Cybercommunities require no cars

The automobile industry wants us to believe that cars promote sustainability and other good ecological things This premise does not sit well with those who campaign against uncontrolled economic growth and fossil fuel use.

Today between a fifth to a third of global warming is attributed to motor vehicles. The jury is still out on whether electric cars would put a dent in those figures. Now automakers are taking a driverless-car route. But the problems associated with the Driverless Car are many and most are unresolved.

It makes little sense to attack the automobile without having a better alternative. That is where cybercommunities gain traction. We could design a world where all vehicular deaths would be minimal or nonexistent. Car-free cybercommunities are the only logical way to render the car obsolete.

The car business could survive by building cybercommunities

Cybercommunities are an idea whose time has come.

Imagine an inverted shape a mile from side to side, high enough to cover up three or four levels. On each level imagine constructions that are the actual spaces where we live, do business, educate ourselves, socialize and play. Imagine living on a stage or in an ocean liner or even in a modern hotel. These suggest the car-free feel of cybercommunities.

The sky is the limit in terms of design and concept once the basic idea is accepted.

We can live more happily than we do now. We can overcome racism and polarization. The world could be a festival of diverse designs that defy current imaginings. And it is all based on the on the principles of sustainability. Cybercommunities do not require growth in products to flourish, only renewal.

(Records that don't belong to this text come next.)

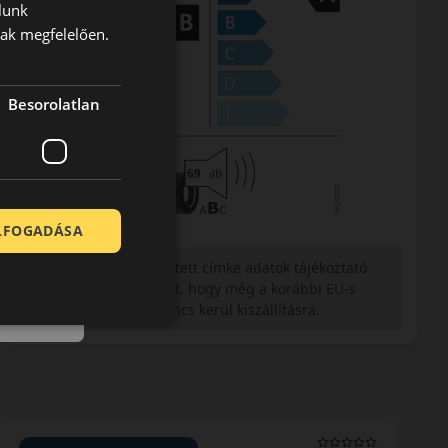
lunk
nak megfelelően.
Besorolatlan
ELFOGADÁSA
Figyelem a feltüntetett címke adatok tájékoztató
jellegűek. Előfordulhat, hogy még a korábbi EU-s
címkével ellátott abroncs kerül kiszállításra.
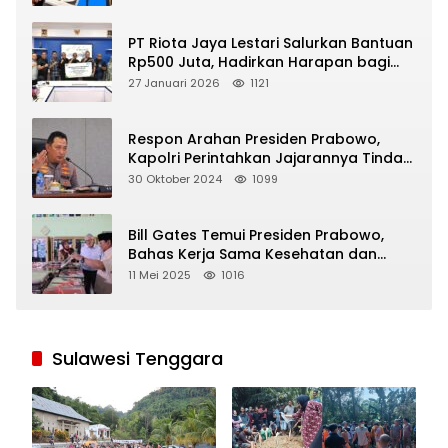
PT Riota Jaya Lestari Salurkan Bantuan
Rp500 Juta, Hadirkan Harapan bagi
Korban Bencana di Sumatera
27 Januari 2026
1121
Respon Arahan Presiden Prabowo,
Kapolri Perintahkan Jajarannya Tindak
Tegas Pelaku Judi Online
30 Oktober 2024
1099
Bill Gates Temui Presiden Prabowo,
Bahas Kerja Sama Kesehatan dan
Program Makan Bergizi Gratis
11 Mei 2025
1016
Sulawesi Tenggara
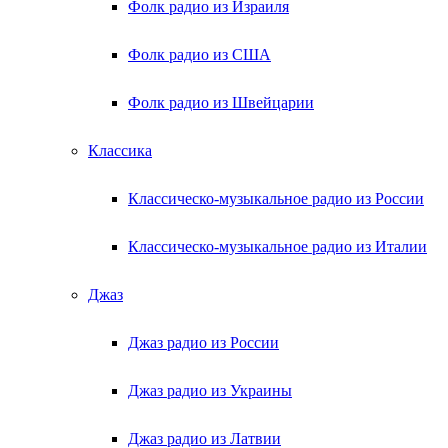
Фолк радио из Израиля
Фолк радио из США
Фолк радио из Швейцарии
Классика
Классическо-музыкальное радио из России
Классическо-музыкальное радио из Италии
Джаз
Джаз радио из России
Джаз радио из Украины
Джаз радио из Латвии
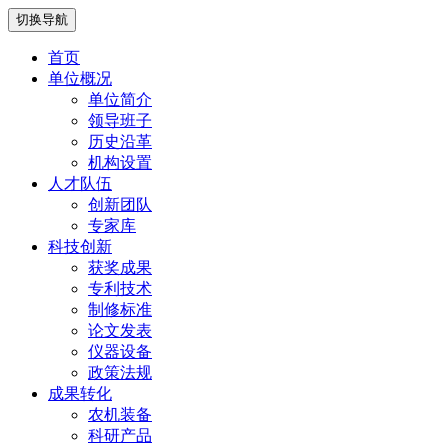
切换导航
首页
单位概况
单位简介
领导班子
历史沿革
机构设置
人才队伍
创新团队
专家库
科技创新
获奖成果
专利技术
制修标准
论文发表
仪器设备
政策法规
成果转化
农机装备
科研产品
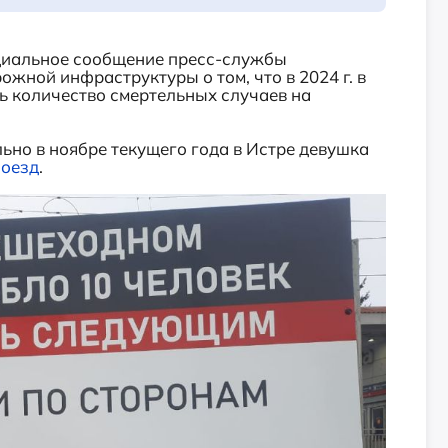
циальное сообщение пресс-службы
жной инфраструктуры о том, что в 2024 г. в
ь количество смертельных случаев на
льно в ноябре
текущего года в Истре девушка
поезд
.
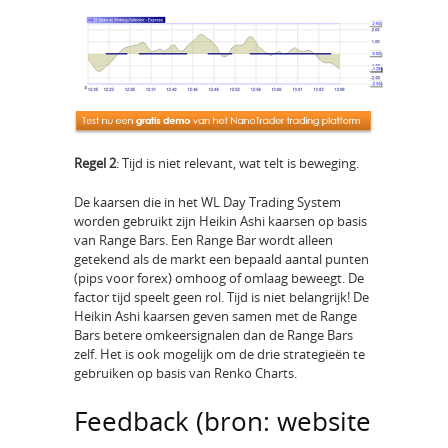
Regel 2
: Tijd is niet relevant, wat telt is beweging.
De kaarsen die in het WL Day Trading System
worden gebruikt zijn Heikin Ashi kaarsen op basis
van Range Bars. Een Range Bar wordt alleen
getekend als de markt een bepaald aantal punten
(pips voor forex) omhoog of omlaag beweegt. De
factor tijd speelt geen rol. Tijd is niet belangrijk! De
Heikin Ashi kaarsen geven samen met de Range
Bars betere omkeersignalen dan de Range Bars
zelf. Het is ook mogelijk om de drie strategieën te
gebruiken op basis van Renko Charts.
Feedback (bron: website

The only growth it supports is the infinite growth of human potential.

A modular future

We could create modular elements that work like lego blocks and are at once uniform and capable of being joined in myriad ways.

We could create a frame for an entire community that would protect it from extreme weather, conduct necessities in and waste out, house recycling capacity and physically support the entire structure.

I am assuming the creation of material products that more than offset the volume of today's cars and home-building businesses. The final product is better all around. Could Detroit rise from the ashes as the prime builder of cybercommunities?